Allons vers l’autre rive, mon âme,

allons renaître aux temps nouveaux!

– Où rien de ce monde n’existe,

d’où tout l’homme est banni. –

Où les jardins ont des musiques pures,

et la mer, la magie des chants divins!

Allons-nous mon âme vers d’autres rivages,

où l’ombre est colorée comme l’aube,

au pastel des paradis;

et le bonheur, joaillier de nos amours,

en mille vagues revient se briser sur les pierres,

et polir le chant des feuillages.

 

Allons vers les sources aux eaux douces,

qui baignent de paix la lumière

et le pas poétique des nymphes!

Allons vers ces coeurs,

ces coeurs qui n’ont d’autre entrave,

qu’une liberté ensoleillée!

Où l’idéal gouverne le dieu

et l’orgueil des séraphins! Allons…

 

Allons vers cette dimension de vertige,

revivre d’autres siècles d’amour!

Allons là où les pleines lunes en grappes,

et les saisons et l’heure,

oublieuses du temps qui passe,

jouent et se mirent dans un océan vermeil de parfums!

 

Si les roses et les lilas,

ont des pétales pour coeur,

si les nuits sont criblées d’étoiles,

si nulle côte ne pourra compter ses vagues,

moi? je n’ai que ce rêve,

– mourir –

mourir sans fin vers cette rive mon âme!

 

Ensemble nous avons cueilli,

pour l’Offrande, pour l’Offrande,

les rires et les pleurs, 

et la rosée,

la rosée des tendres fleurs!

Ensemble vendangé,

Ensemble, mon âme,

laissé mûrir,

ensemble, bu et chanté,

les grappes de nos vignes, de nos vignes.

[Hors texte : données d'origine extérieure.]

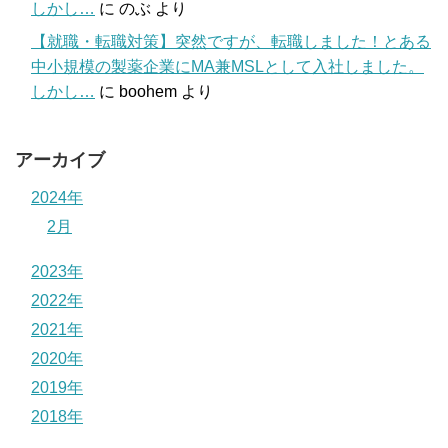
しかし…
に
のぶ
より
【就職・転職対策】突然ですが、転職しました！とある
中小規模の製薬企業にMA兼MSLとして入社しました。
しかし…
に
boohem
より
アーカイブ
2024年
2月
2023年
2022年
2021年
2020年
2019年
2018年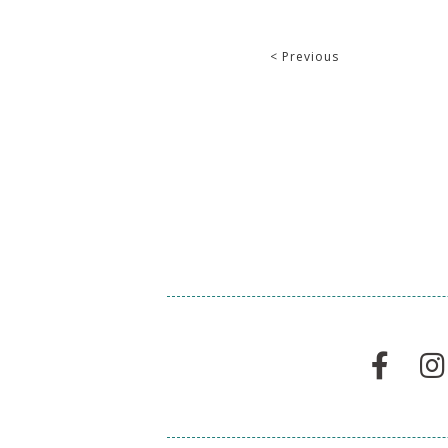
< Previous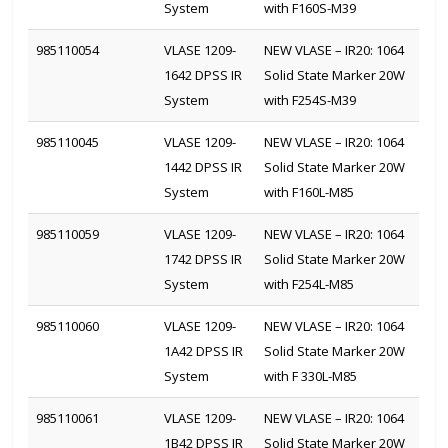
System
with F160S-M39
985110054
VLASE 1209-
NEW VLASE – IR20: 1064
1642 DPSS IR
Solid State Marker 20W
System
with F254S-M39
985110045
VLASE 1209-
NEW VLASE – IR20: 1064
1442 DPSS IR
Solid State Marker 20W
System
with F160L-M85
985110059
VLASE 1209-
NEW VLASE – IR20: 1064
1742 DPSS IR
Solid State Marker 20W
System
with F254L-M85
985110060
VLASE 1209-
NEW VLASE – IR20: 1064
1A42 DPSS IR
Solid State Marker 20W
System
with F 330L-M85
985110061
VLASE 1209-
NEW VLASE – IR20: 1064
1B42 DPSS IR
Solid State Marker 20W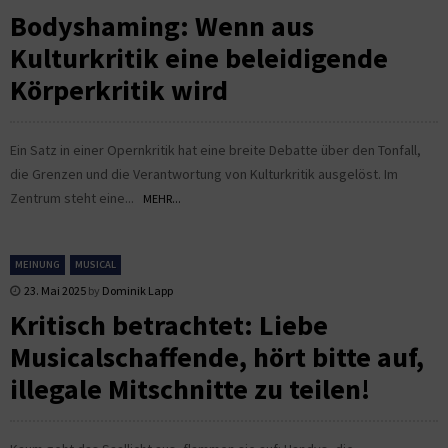
Bodyshaming: Wenn aus
Kulturkritik eine beleidigende
Körperkritik wird
Ein Satz in einer Opernkritik hat eine breite Debatte über den Tonfall,
die Grenzen und die Verantwortung von Kulturkritik ausgelöst. Im
Zentrum steht eine...
MEHR...
MEINUNG
MUSICAL
23. Mai 2025
by
Dominik Lapp
Kritisch betrachtet: Liebe
Musicalschaffende, hört bitte auf,
illegale Mitschnitte zu teilen!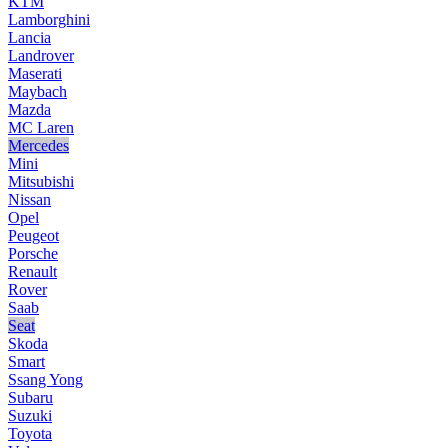
KTM
Lamborghini
Lancia
Landrover
Maserati
Maybach
Mazda
MC Laren
Mercedes
Mini
Mitsubishi
Nissan
Opel
Peugeot
Porsche
Renault
Rover
Saab
Seat
Skoda
Smart
Ssang Yong
Subaru
Suzuki
Toyota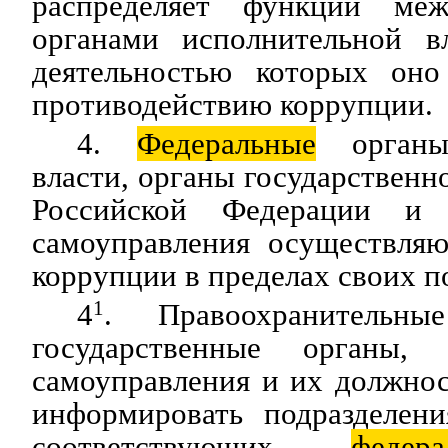
распределяет функции м
органами исполнительной вл
деятельностью которых оно
противодействию коррупции.
4.
Федеральные
органы 
власти, органы государственн
Российской Федерации и 
самоуправления осуществляю
коррупции в пределах своих 
4
1
. Правоохранительн
государственные органы,
самоуправления и их должно
информировать подразделен
соответствующих
федера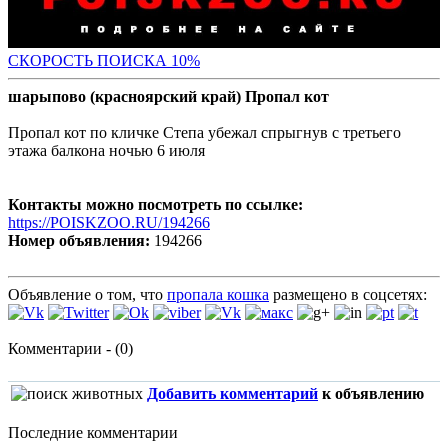
С
КОРОСТЬ ПОИСКА 10%
шарыпово (красноярский край) Пропал кот
Пропал кот по кличке Степа убежал спрыгнув с третьего
этажа балкона ночью 6 июля
Контакты можно посмотреть по ссылке:
https://POISKZOO.RU/194266
Номер объявления:
194266
Объявление о том, что
пропала кошка
размещено в соцсетях:
Комментарии - (0)
Добавить комментарий
к объявлению
Последние комментарии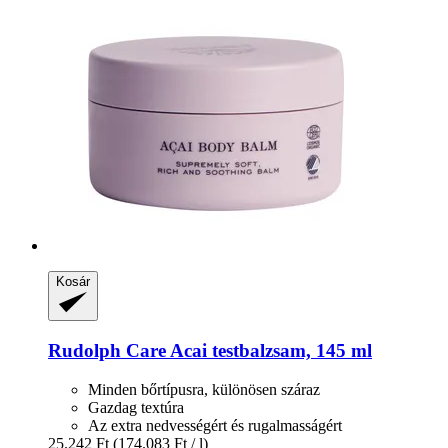
Kosár
Rudolph Care
Acai testbalzsam, 145 ml
Minden bőrtípusra, különösen száraz
Gazdag textúra
Az extra nedvességért és rugalmasságért
25.242 Ft
(174.083 Ft / l)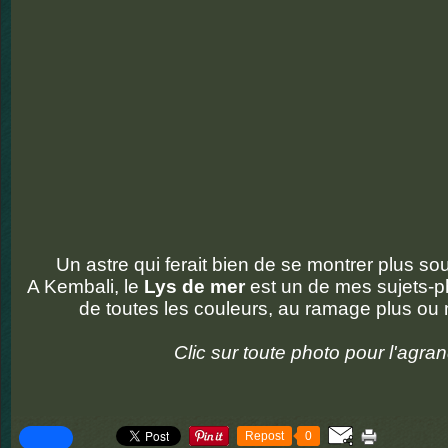
Un astre qui ferait bien de se montrer plus so
A Kembali, le
Lys de mer
est un de mes sujets-pho
de toutes les couleurs, au ramage plus ou m
Clic sur toute photo pour l'agran
Repost
0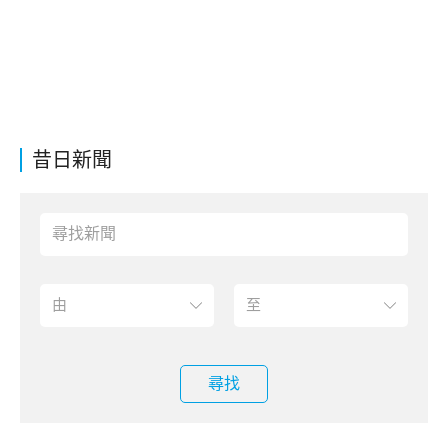
昔日新聞
尋找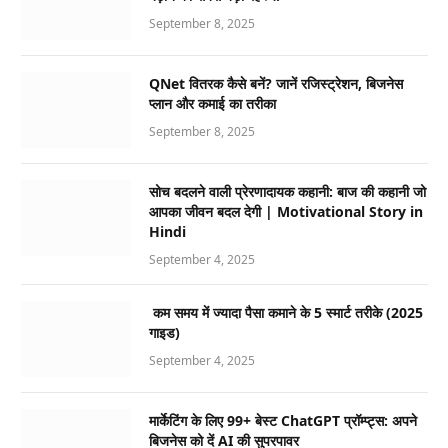
September 8, 2025
QNet वितरक कैसे बनें? जानें रजिस्ट्रेशन, बिजनेस
प्लान और कमाई का तरीका
September 8, 2025
सोच बदलने वाली प्रेरणादायक कहानी: बाज की कहानी जो
आपका जीवन बदल देगी | Motivational Story in
Hindi
September 4, 2025
कम समय में ज्यादा पैसा कमाने के 5 स्मार्ट तरीके (2025
गाइड)
September 4, 2025
मार्केटिंग के लिए 99+ बेस्ट ChatGPT प्रॉम्प्ट्स: अपने
बिजनेस को दें AI की सुपरपावर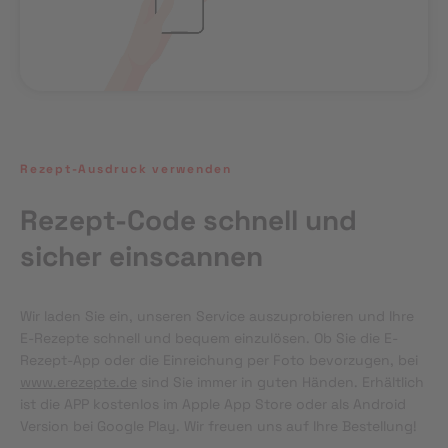
Rezept-Ausdruck verwenden
Rezept-Code schnell und
sicher einscannen
Wir laden Sie ein, unseren Service auszuprobieren und Ihre 
E-Rezepte schnell und bequem einzulösen. Ob Sie die E-
Rezept-App oder die Einreichung per Foto bevorzugen, bei 
www.erezepte.de
 sind Sie immer in guten Händen. Erhältlich 
ist die APP kostenlos im Apple App Store oder als Android 
Version bei Google Play. Wir freuen uns auf Ihre Bestellung!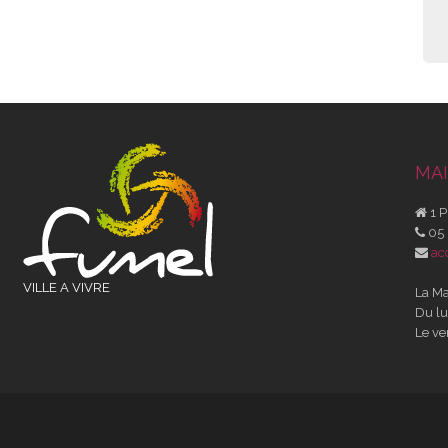
MAI
1 P
05 
ac
VILLE A VIVRE
La Ma
Du lu
Le ve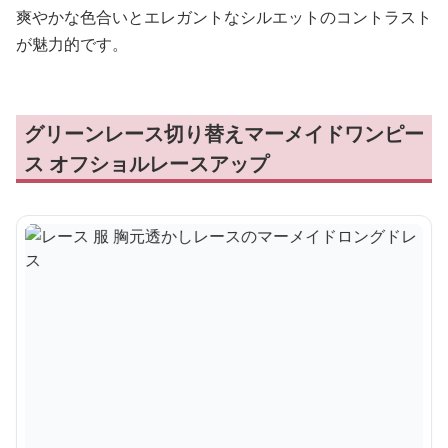
爽やかな色合いとエレガントなシルエットのコントラスト
が魅力的です。
グリーンレース切り替えマーメイドワンピー
ス オフショルレースアップ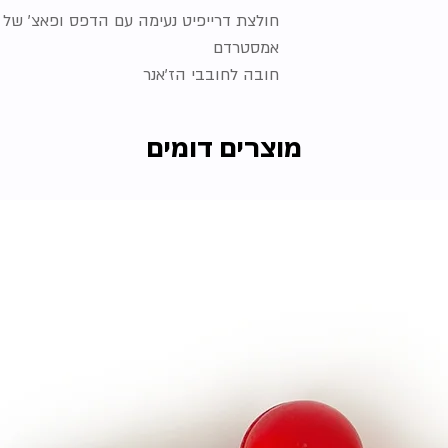
חולצת דרייפיט נעימה עם הדפס ופאצ' של 
אמסטרדם
חובה לחובבי הז'אנר
מוצרים דומים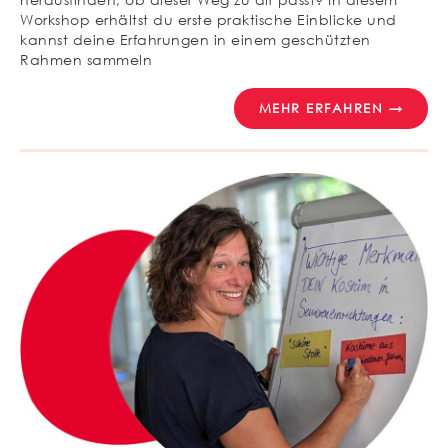
Workshop erhältst du erste praktische Einblicke und
kannst deine Erfahrungen in einem geschützten
Rahmen sammeln
MEHR ERFAHREN →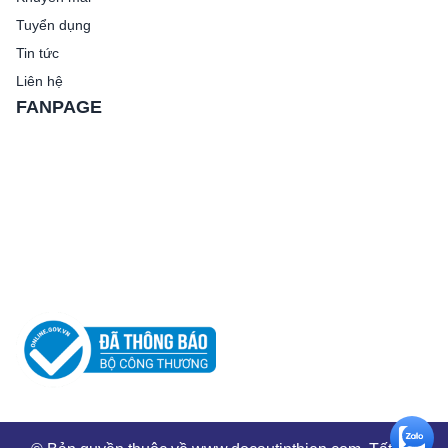
Tuyển dụng
Tin tức
Liên hệ
FANPAGE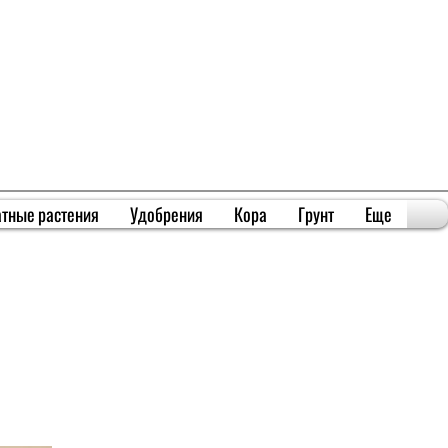
тные растения
Удобрения
Кора
Грунт
Еще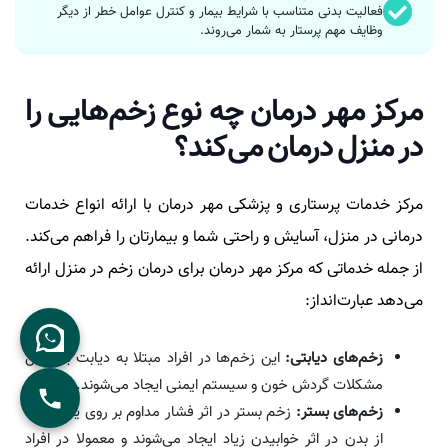
فعالیت بدنی متناسب با شرایط بیمار و کنترل عوامل خطر از دیگر
وظایف مهم پرستار به شمار می‌روند.
مرکز مهر درمان چه نوع زخم‌هایی را
در منزل درمان می‌کند؟
مرکز خدمات پرستاری و پزشکی مهر درمان با ارائه انواع خدمات
درمانی در منزل، آسایش و راحتی شما و بیمارتان را فراهم می‌کند.
از جمله خدماتی که مرکز مهر درمان برای درمان زخم در منزل ارائه
می‌دهد عبارت‌انداز:
زخم‌های دیابتی:
این زخم‌ها در افراد مبتلا به دیابت به دلیل
مشکلات گردش خون و سیستم ایمنی ایجاد می‌شوند.
زخم‌های بستر:
زخم بستر در اثر فشار مداوم بر روی یک ناحیه
از بدن در اثر خوابیدن زیاد ایجاد می‌شوند و معمولا در افراد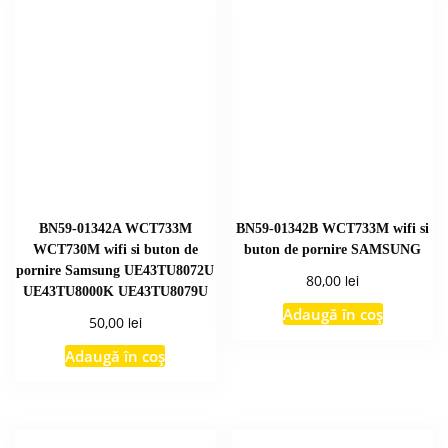
BN59-01342A WCT733M
BN59-01342B WCT733M wifi si
WCT730M wifi si buton de
buton de pornire SAMSUNG
pornire Samsung UE43TU8072U
lei
80,00
UE43TU8000K UE43TU8079U
Adaugă în coș
lei
50,00
Adaugă în coș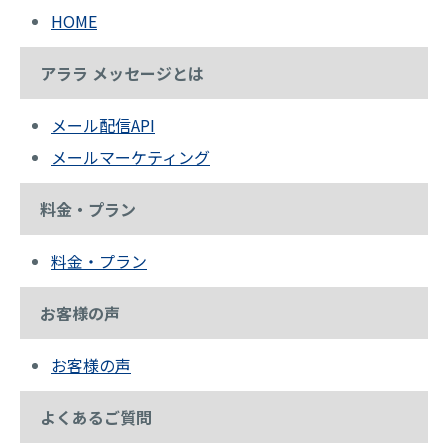
HOME
アララ メッセージとは
メール配信API
メールマーケティング
料金・プラン
料金・プラン
お客様の声
お客様の声
よくあるご質問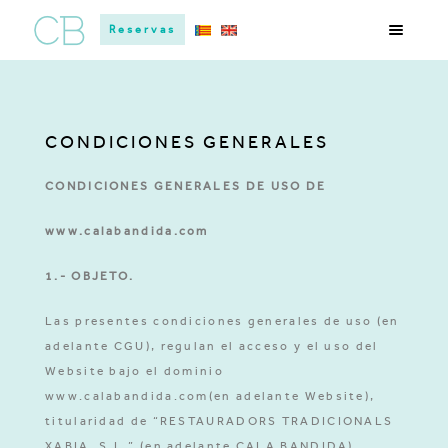
Reservas
CONDICIONES GENERALES
CONDICIONES GENERALES DE USO DE
www.calabandida.com
1.- OBJETO.
Las presentes condiciones generales de uso (en
adelante CGU), regulan el acceso y el uso del
Website bajo el dominio
www.calabandida.com(en adelante Website),
titularidad de “RESTAURADORS TRADICIONALS
XABIA, S.L.” (en adelante CALA BANDIDA),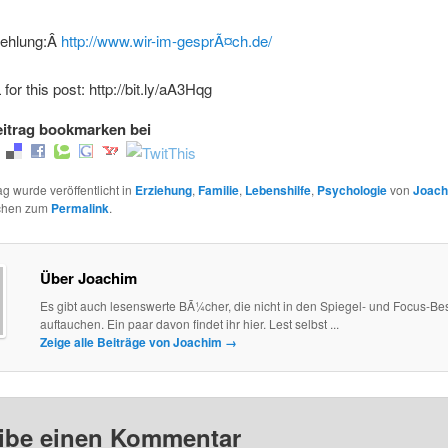
fehlung:Â
http://www.wir-im-gesprÃ¤ch.de/
for this post: http://bit.ly/aA3Hqg
itrag bookmarken bei
ag wurde veröffentlicht in
Erziehung
,
Familie
,
Lebenshilfe
,
Psychologie
von
Joach
ichen zum
Permalink
.
Über Joachim
Es gibt auch lesenswerte BÃ¼cher, die nicht in den Spiegel- und Focus-Best
auftauchen. Ein paar davon findet ihr hier. Lest selbst ...
Zeige alle Beiträge von Joachim
→
ibe einen Kommentar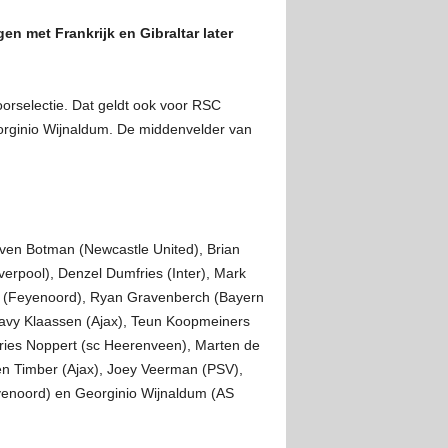
 met Frankrijk en Gibraltar later
orselectie. Dat geldt ook voor RSC
eorginio Wijnaldum. De middenvelder van
Sven Botman (Newcastle United), Brian
iverpool), Denzel Dumfries (Inter), Mark
da (Feyenoord), Ryan Gravenberch (Bayern
Davy Klaassen (Ajax), Teun Koopmeiners
dries Noppert (sc Heerenveen), Marten de
iën Timber (Ajax), Joey Veerman (PSV),
eyenoord) en Georginio Wijnaldum (AS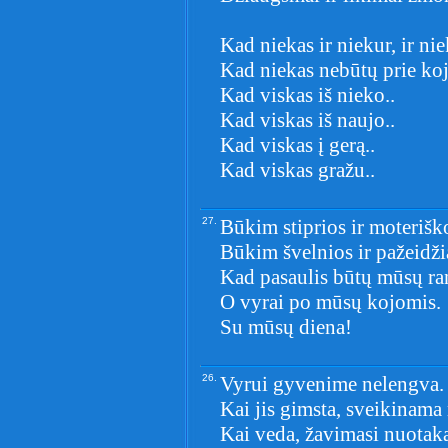
Kad niekas ir niekur, ir ni
Kad niekas nebūtų prie ko
Kad viskas iš nieko..
Kad viskas iš naujo..
Kad viskas į gerą..
Kad viskas gražu..
27.
Būkim stiprios ir moterišk
Būkim švelnios ir pažeidž
Kad pasaulis būtų mūsų ra
O vyrai po mūsų kojomis.
Su mūsų diena!
26.
Vyrui gyvenime nelengva.
Kai jis gimsta, sveikinama
Kai veda, žavimasi nuotak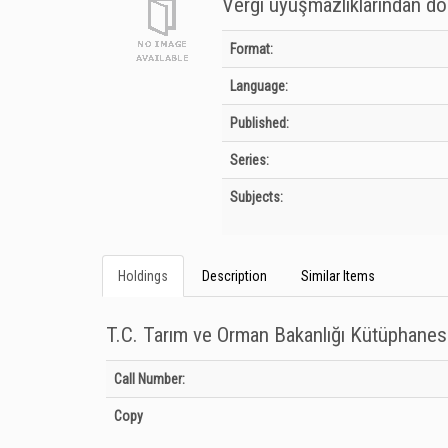
Vergi uyuşmazlıklarından do
Bibliographic Details
Format:
Language:
Published:
Series:
Subjects:
Holdings
Description
Similar Items
T.C. Tarım ve Orman Bakanlığı Kütüphanes
Holdings details from T.C. Tarım ve Orman Bakanlığı Kütüph
Call Number:
Copy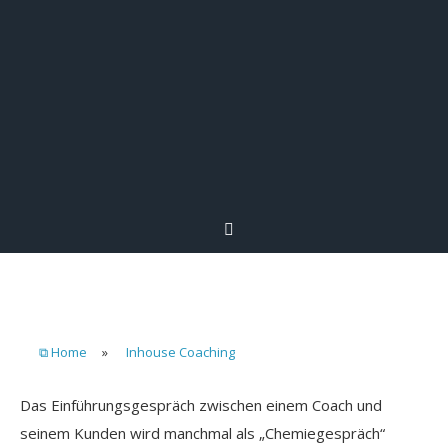
⧉ Home
»
Inhouse Coaching
Das Einführungsgespräch zwischen einem Coach und
seinem Kunden wird manchmal als „Chemiegespräch“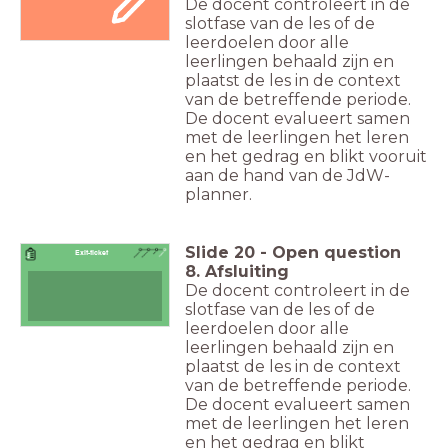
De docent controleert in de
slotfase van de les of de
leerdoelen door alle
leerlingen behaald zijn en
plaatst de les in de context
van de betreffende periode.
De docent evalueert samen
met de leerlingen het leren
en het gedrag en blikt vooruit
aan de hand van de JdW-
planner.
Slide
20
-
Open question
Exit-ticket
8. Afsluiting
De docent controleert in de
slotfase van de les of de
leerdoelen door alle
leerlingen behaald zijn en
plaatst de les in de context
van de betreffende periode.
De docent evalueert samen
met de leerlingen het leren
en het gedrag en blikt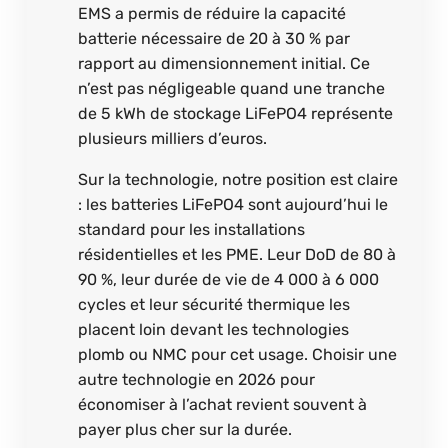
EMS a permis de réduire la capacité
batterie nécessaire de 20 à 30 % par
rapport au dimensionnement initial. Ce
n’est pas négligeable quand une tranche
de 5 kWh de stockage LiFePO4 représente
plusieurs milliers d’euros.
Sur la technologie, notre position est claire
: les batteries LiFePO4 sont aujourd’hui le
standard pour les installations
résidentielles et les PME. Leur DoD de 80 à
90 %, leur durée de vie de 4 000 à 6 000
cycles et leur sécurité thermique les
placent loin devant les technologies
plomb ou NMC pour cet usage. Choisir une
autre technologie en 2026 pour
économiser à l’achat revient souvent à
payer plus cher sur la durée.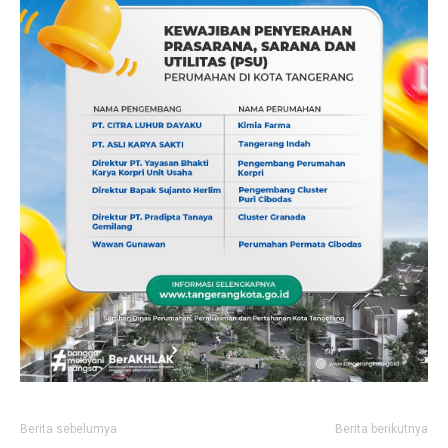
Berita sebelumya
Berita berikutnya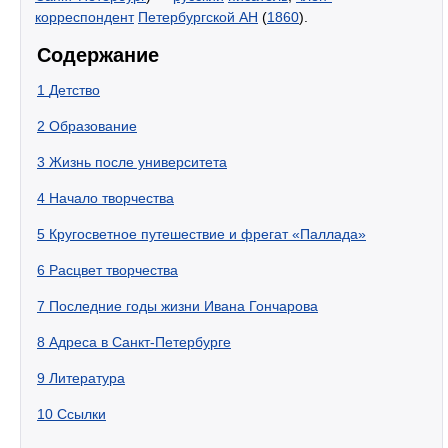
корреспондент
Петербургской АН
(
1860
).
Содержание
1
Детство
2
Образование
3
Жизнь после университета
4
Начало творчества
5
Кругосветное путешествие и фрегат «Паллада»
6
Расцвет творчества
7
Последние годы жизни Ивана Гончарова
8
Адреса в Санкт-Петербурге
9
Литература
10
Ссылки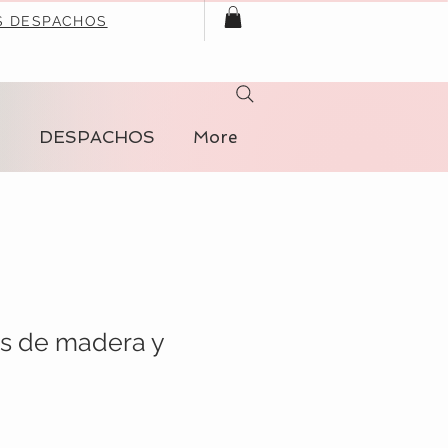
S DESPACHOS
S
DESPACHOS
More
as de madera y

Que reviennent ces jours chargés de fruits,

et cette ombre bleue qui tombe des rayons.

Revienne, revienne,

le temps des perles,

le temps des émeraudes,

pour cueillir, l’Offrande,

l’Offrande de guirlandes,

à notre Seigneur!

 

Allons-nous vers l’autre rive mon âme,

allons renaître aux temps nouveaux!

L’inexorable tempête

Je sais que la caravane des jours portera mes chansons où que tu demeures.
Toutes célèbrent le miel et la nostalgie de ton retour!
Qu’importe si, dans mes hâtes ou mes faiblesses, j’ai bafoué, impardonnable, l’harmonie chenue et reconnue?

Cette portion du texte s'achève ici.